BEGIN Records supplied

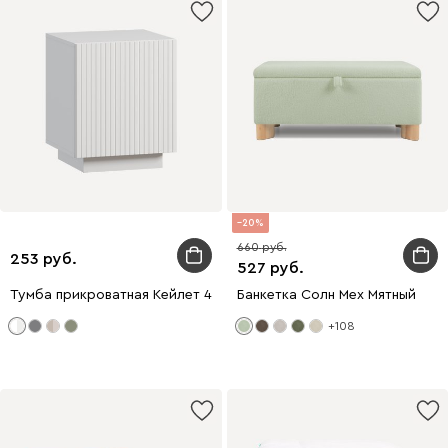
20
660
253
527
Тумба прикроватная Кейлет 46x56 Штриx Белый
Банкетка Солн Мех Мятный
+108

END Records supplied

The task:
Only the lines from the one holding "Тумба прикроватная Кейлет 46x56 Штриx Белый" to the end of the entries above belong in the answer, each copied exactly.

Result below:
Тумба прикроватная Кейлет 46x56 Штриx Белый
Банкетка Солн Мех Мятный
+108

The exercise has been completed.